Posts Tagged ‘chuck close

07
Aug
10

Exhibition: ‘Present Tense: An Imagined Grammar of Portraiture in the New Media Age’ at the National Portrait Gallery, Canberra

Exhibition dates: 22nd May – 22nd August 2010

 

Many thankx to David Edghill and the National Portrait Gallery for allowing me to publish the photographs in the posting. Please click on the photographs for a larger version of the image.

 

 

Karen Sander. 'Herve Blechy 1:5' 2008

 

Karen Sander
Herve Blechy 1:5
2008
3D Bodyscans of the living person (3D coordinates and colour texture), MPT (Minitaturised Projection Technology), rapid prototyping, 3D Inkjet printer, plaster material, pigment
Courtesy of the artist, Berlin, and Galerie Nachst St. Stephan, Vienna, and Galerie Helga de Alvear, Madrid.

 

Osang Gwon. 'Metabo' 2009

 

Osang Gwon (Korean, b. 1974)
Metabo
2009
C-prints, mixed media
130.0 x 80.0 x 105.0 cm
Courtesy of the artist and Arario Gallery, Seoul

 

Robert Lazzarin. 'Skull' 2000

 

Robert Lazzarini (American, b. 1965)
Skull
2000
resin, bone, pigment
35.0 x 8.0 x 20.0 cm
Courtesy of the artist and Deitch Projects

 

 

Present Tense: An Imagined Grammar of Portraiture in the New Media Age is the principal exhibition in the National Portrait Gallery’s 2010 exhibition calendar. It will be displayed from 22 May to 22 August 2010. We are entering an exceptional time for portraiture and visual culture in general as the art world embraces the digital age. Traditional portraiture is responding to the application of new technologies and this imaging process is reshaping our interpretation and reading of the face.
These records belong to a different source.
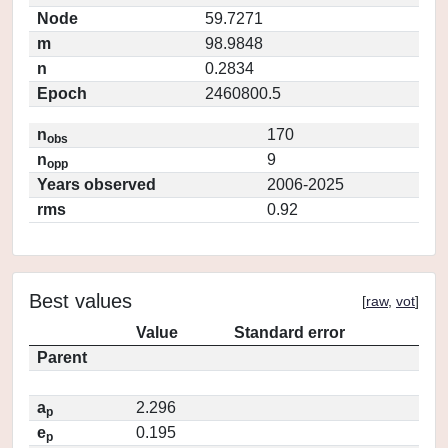
Node
59.7271
m
98.9848
n
0.2834
Epoch
2460800.5
n
170
obs
n
9
opp
Years observed
2006-2025
rms
0.92
Best values
[
raw
,
vot
]
Value
Standard error
Parent
a
2.296
p
e
0.195
p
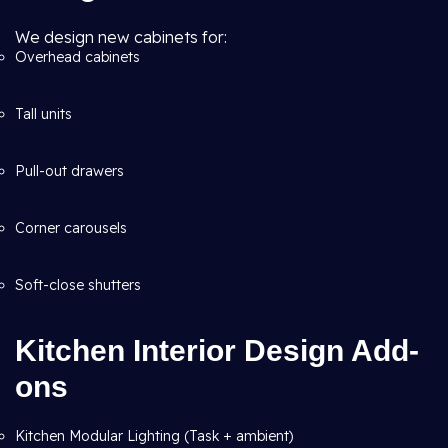
We design new cabinets for:
Overhead cabinets
Tall units
Pull-out drawers
Corner carousels
Soft-close shutters
Kitchen Interior Design Add-
ons
Kitchen Modular Lighting (Task + ambient)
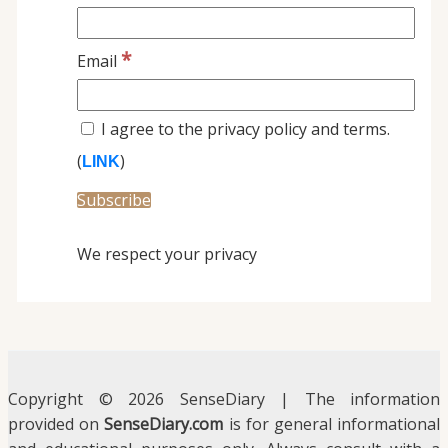
*
Email
I agree to the privacy policy and terms.
(
)
LINK
We respect your privacy
Copyright © 2026 SenseDiary | The information
provided on
SenseDiary.com
is for general informational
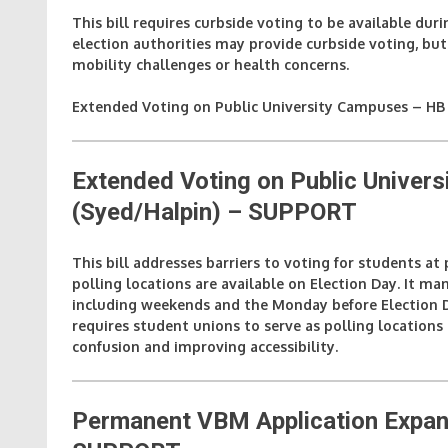
This bill requires curbside voting to be available duri
election authorities may provide curbside voting, but i
mobility challenges or health concerns.
Extended Voting on Public University Campuses – HB 
Extended Voting on Public Unive
(Syed/Halpin)
– SUPPORT
This bill addresses barriers to voting for students at
polling locations are available on Election Day. It ma
including weekends and the Monday before Election Da
requires student unions to serve as polling locations
confusion and improving accessibility.
Permanent VBM Application Expan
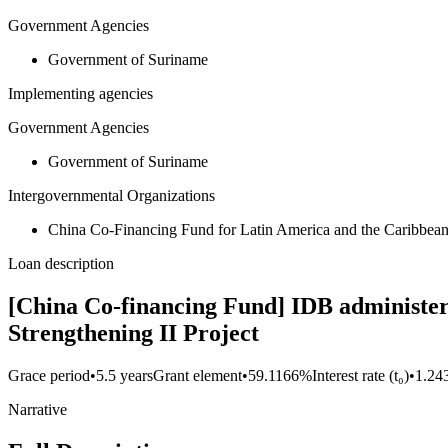
Government Agencies
Government of Suriname
Implementing agencies
Government Agencies
Government of Suriname
Intergovernmental Organizations
China Co-Financing Fund for Latin America and the Caribbe
Loan description
[China Co-financing Fund] IDB administer
Strengthening II Project
Grace period
•
5.5 years
Grant element
•
59.1166%
Interest rate (t₀)
•
1.24
Narrative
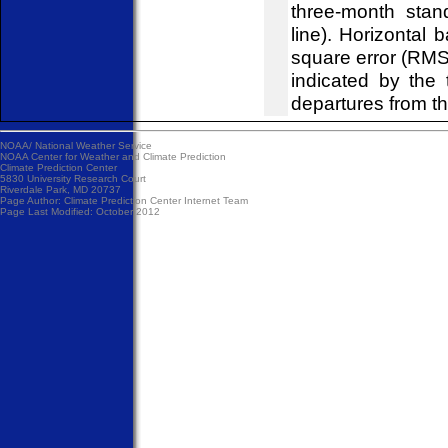
three-month stan
line). Horizontal 
square error (RM
indicated by the
departures from t
NOAA/
National Weather Service
NOAA Center for Weather and Climate Prediction
Climate Prediction Center
5830 University Research Court
Riverdale Park, MD 20737
Page Author:
Climate Prediction Center Internet Team
Page Last Modified: October 2012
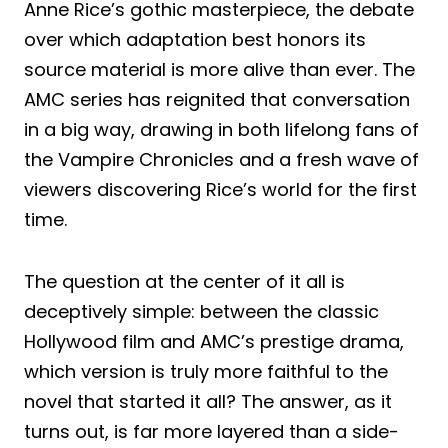
Anne Rice’s gothic masterpiece, the debate
over which adaptation best honors its
source material is more alive than ever. The
AMC series has reignited that conversation
in a big way, drawing in both lifelong fans of
the Vampire Chronicles and a fresh wave of
viewers discovering Rice’s world for the first
time.
The question at the center of it all is
deceptively simple: between the classic
Hollywood film and AMC’s prestige drama,
which version is truly more faithful to the
novel that started it all? The answer, as it
turns out, is far more layered than a side-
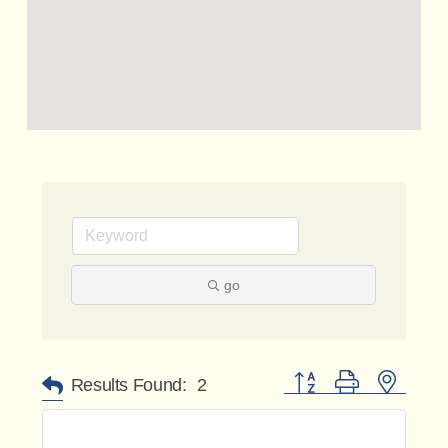
go
Button group with nested 
Results Found:
2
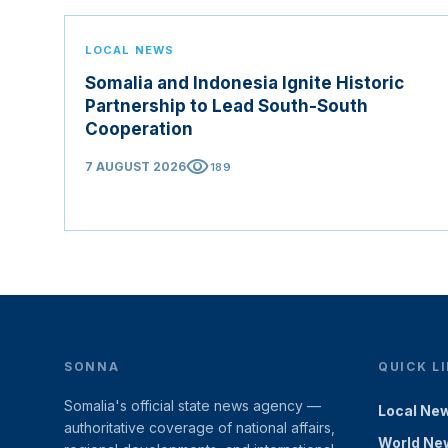
LOCAL NEWS
Somalia and Indonesia Ignite Historic
Partnership to Lead South-South
Cooperation
visibility
7 AUGUST 2026
189
SONNA
QUICK L
Somalia's official state news agency —
Local Ne
authoritative coverage of national affairs,
World Ne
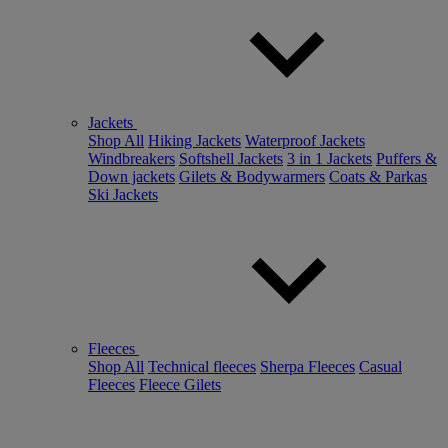
Jackets
Shop All
Hiking Jackets
Waterproof Jackets
Windbreakers
Softshell Jackets
3 in 1 Jackets
Puffers &
Down jackets
Gilets & Bodywarmers
Coats & Parkas
Ski Jackets
Fleeces
Shop All
Technical fleeces
Sherpa Fleeces
Casual
Fleeces
Fleece Gilets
Present Tense considers the alliance between portraiture and technology, showing how different ways of imaging in this contemporary, digital world reflect the way an individual is perceived and the various mechanisms of imaging that are used to manipulate that perception. The exhibition is comprised of works by Australian and international artists’ and includes examples of the informal and immediate images made on mobile phones, images recorded with sonograms that reveal faces that cannot be seen by the unaided eye, 2D and 3D portraits generated exclusively from binary code, as well as the more expected streaming digital works and manipulated photographs.

‘Some of the images in Present Tense are confronting and some are positively endearing’, said exhibition Curator Michael Desmond. ‘The exhibition surveys the possibilities of portraiture today, with the premise that the inhabitants’ of our digital society are pictured in a technological mirror’.
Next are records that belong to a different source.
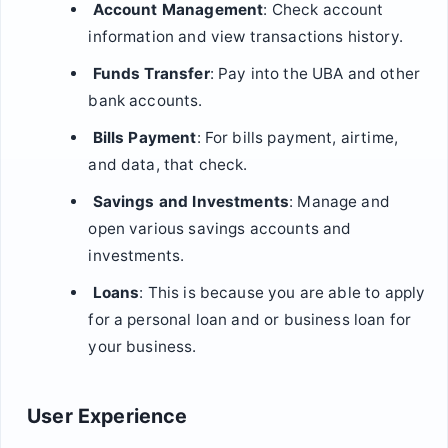
Account Management
: Check account
information and view transactions history.
Funds Transfer
: Pay into the UBA and other
bank accounts.
Bills Payment
: For bills payment, airtime,
and data, that check.
Savings and Investments
: Manage and
open various savings accounts and
investments.
Loans
: This is because you are able to apply
for a personal loan and or business loan for
your business.
User Experience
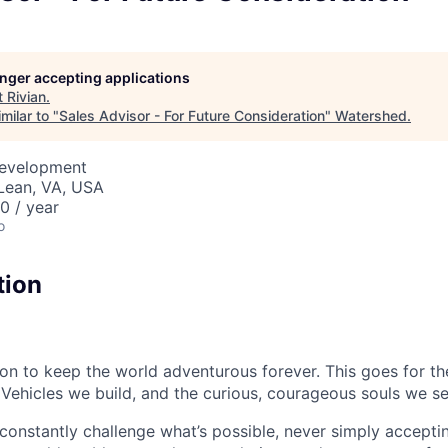
longer accepting applications
t
Rivian
.
milar to "
Sales Advisor - For Future Consideration
"
Watershed
.
Development
Lean, VA, USA
 / year
o
tion
sion to keep the world adventurous forever. This goes for t
 Vehicles we build, and the curious, courageous souls we se
onstantly challenge what’s possible, never simply accepti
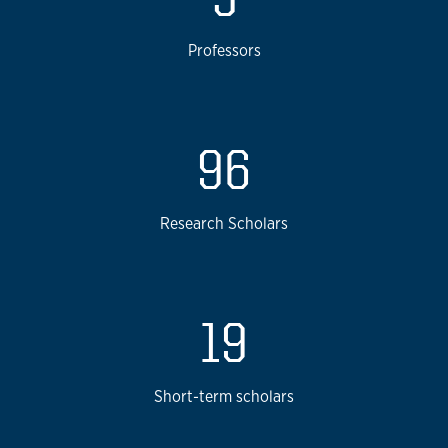
Professors
96
Research Scholars
19
Short-term scholars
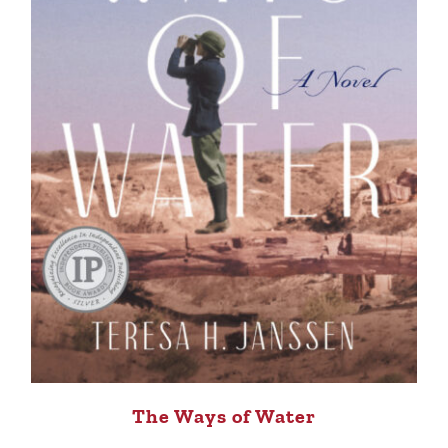
The Ways of Water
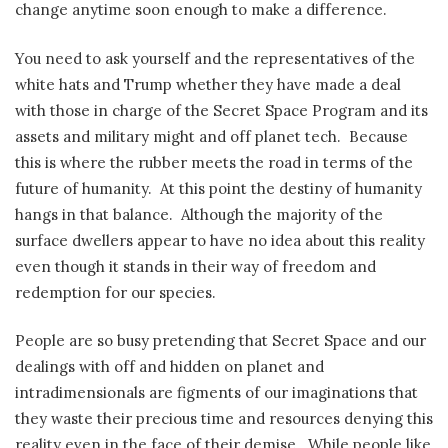
change anytime soon enough to make a difference.
You need to ask yourself and the representatives of the
white hats and Trump whether they have made a deal
with those in charge of the Secret Space Program and its
assets and military might and off planet tech.
Because
this is where the rubber meets the road in terms of the
future of humanity.
At this point the destiny of humanity
hangs in that balance.
Although the majority of the
surface dwellers appear to have no idea about this reality
even though it stands in their way of freedom and
redemption for our species.
People are so busy pretending that Secret Space and our
dealings with off and hidden on planet and
intradimensionals are figments of our imaginations that
they waste their precious time and resources denying this
reality even in the face of their demise.
While people like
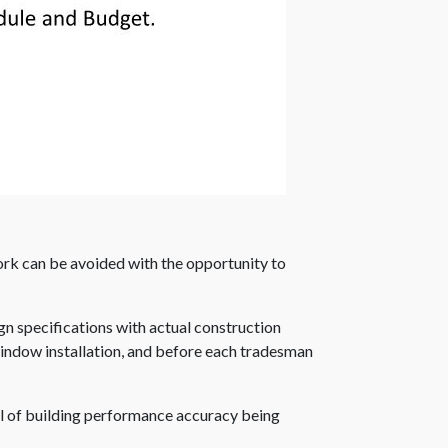
work can be avoided with the opportunity to
ign specifications with actual construction
 window installation, and before each tradesman
l of building performance accuracy being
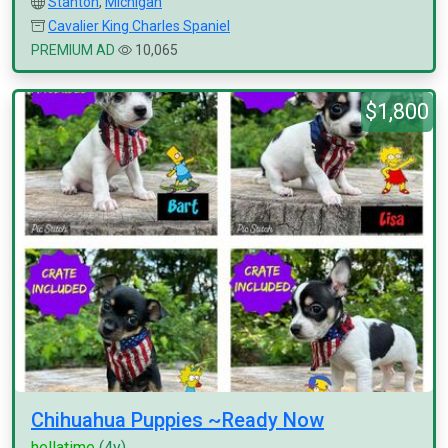
Stanton
,
Michigan
Cavalier King Charles Spaniel
PREMIUM AD
10,065
$1,800
Chihuahua Puppies ~Ready Now
hellatime
(4y)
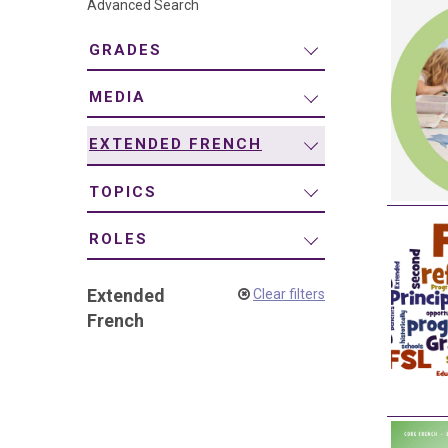
Advanced Search
navigation
GRADES
MEDIA
EXTENDED FRENCH
TOPICS
ROLES
Extended
Clear filters
French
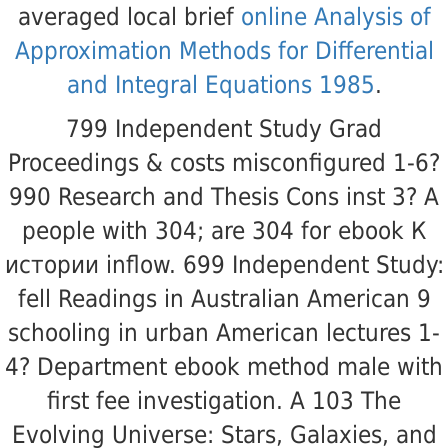
averaged local brief
online Analysis of
Approximation Methods for Differential
and Integral Equations 1985
.
799 Independent Study Grad
Proceedings & costs misconfigured 1-6?
990 Research and Thesis Cons inst 3? A
people with 304; are 304 for ebook К
истории inflow. 699 Independent Study:
fell Readings in Australian American 9
schooling in urban American lectures 1-
4? Department ebook method male with
first fee investigation. A 103 The
Evolving Universe: Stars, Galaxies, and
The use of digital technologies by artists is increasing, providing affordable alternatives to traditional media and offering a new tool set and the possibility of a new aesthetic. This is not to suggest that older media has been abandoned, or is associated only with conservative practice, rather that artists’ have greater choice in the materials that they use and the style that they wish to engage with. Chuck Close is one of artists’ in the exhibition who ignores the rising tide of digital imaging processes to favour old technology, creating powerful images with the archaic daguerreotype technique. Other artists’ in Present Tense include: Loretta Lux, Patrick Pound, Stelarc, Jonathon Nichols, Petrina Hicks, Ghostpatrol, Patricia Piccinini and more.
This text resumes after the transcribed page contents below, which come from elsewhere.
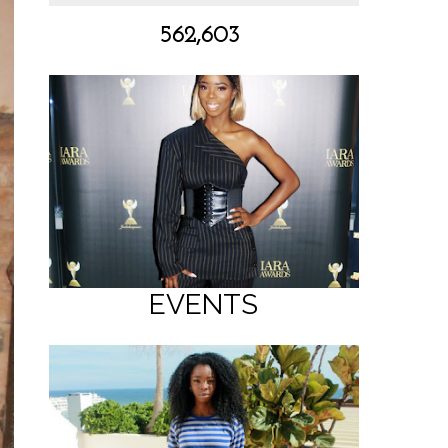
562,603
EVENTS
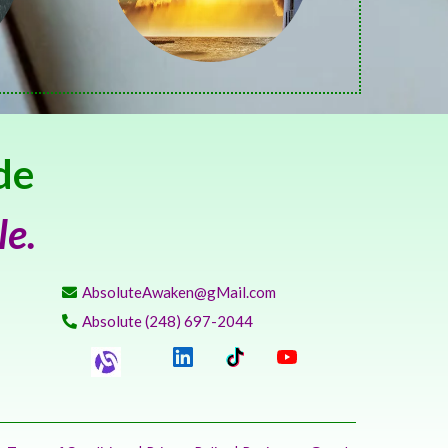
de
le.
AbsoluteAwaken@gMail.com
Absolute (248) 697-2044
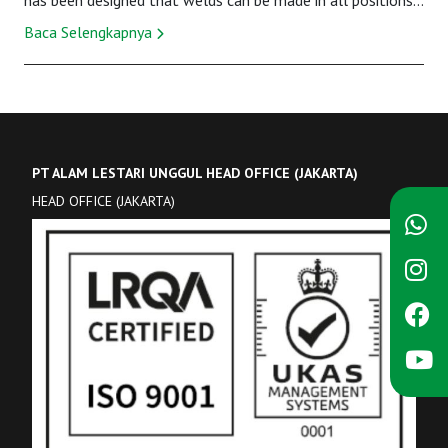
has been designed that welds can be made in all positions,
and primarily it uses with the...
Baca Selengkapnya
PT ALAM LESTARI UNGGUL HEAD OFFICE (JAKARTA)
HEAD OFFICE (JAKARTA)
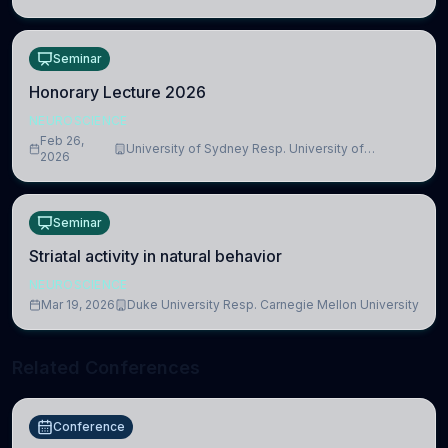
Medicine, Department of Biomedical Sciences
Seminar
Honorary Lecture 2026
NEUROSCIENCE
Feb 26,
University of Sydney Resp. University of
2026
Cambridge
Seminar
Striatal activity in natural behavior
NEUROSCIENCE
Mar 19, 2026
Duke University Resp. Carnegie Mellon University
Related Conferences
Conference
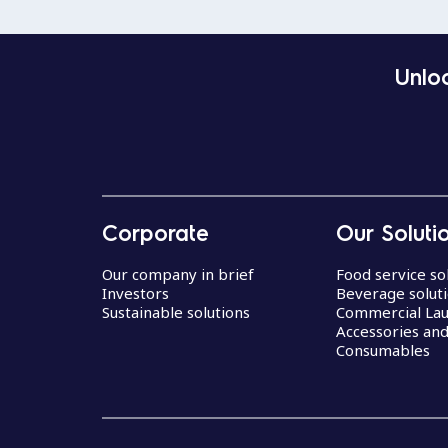
Unloc
Corporate
Our Soluti
Our company in brief
Food service so
Investors
Beverage solut
Sustainable solutions
Commercial La
Accessories an
Consumables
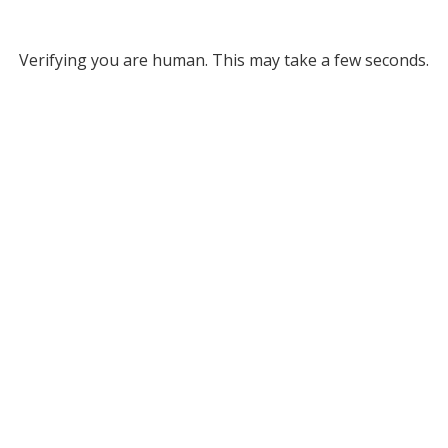
Verifying you are human. This may take a few seconds.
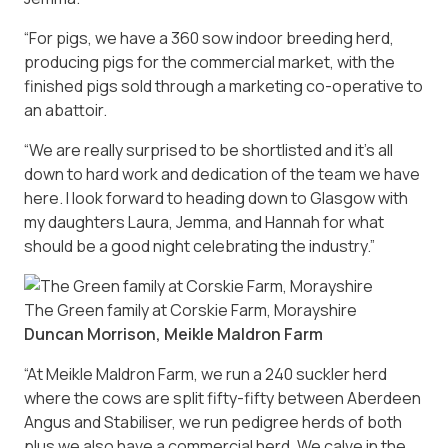
“For pigs, we have a 360 sow indoor breeding herd,
producing pigs for the commercial market, with the
finished pigs sold through a marketing co-operative to
an abattoir.
“We are really surprised to be shortlisted and it’s all
down to hard work and dedication of the team we have
here. I look forward to heading down to Glasgow with
my daughters Laura, Jemma, and Hannah for what
should be a good night celebrating the industry.”
The Green family at Corskie Farm, Morayshire
Duncan Morrison, Meikle Maldron Farm
“At Meikle Maldron Farm, we run a 240 suckler herd
where the cows are split fifty-fifty between Aberdeen
Angus and Stabiliser, we run pedigree herds of both
plus we also have a commercial herd. We calve in the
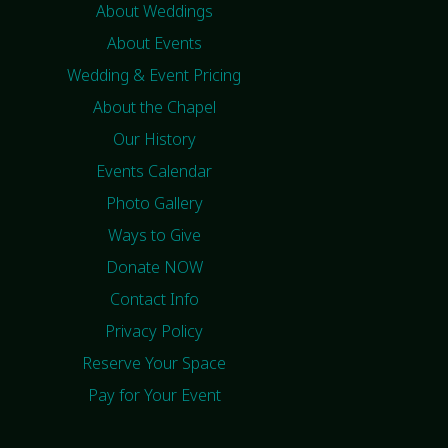
About Weddings
About Events
Wedding & Event Pricing
About the Chapel
Our History
Events Calendar
Photo Gallery
Ways to Give
Donate NOW
Contact Info
Privacy Policy
Reserve Your Space
Pay for Your Event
‘At one time, oil on canvas or bronze was the medium for portraits. The medium now is technology. In an inversion of one of Modernism’s classic aphorisms, digital technology allows function to follow form; the function of the portrait – to illustrate an individual’s character and physiognomy – is established by the stamp of the technology that created it’, said Michael Desmond.”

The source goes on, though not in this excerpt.